BEGIN

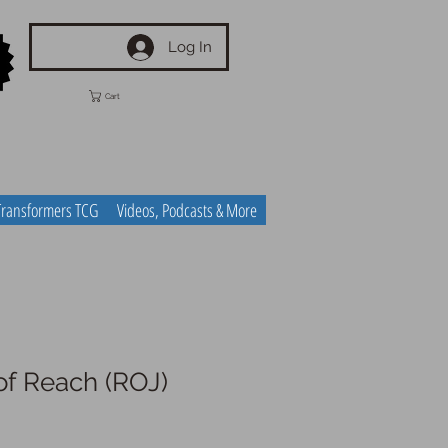
Log In
Cart
Transformers TCG
Videos, Podcasts & More
of Reach (ROJ)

END

YOUR TASK
Return every record exactly, leaving out the pictures.

SOLUTION TO THIS TASK
Log In
Cart
Transformers TCG
Videos, Podcasts & More
of Reach (ROJ)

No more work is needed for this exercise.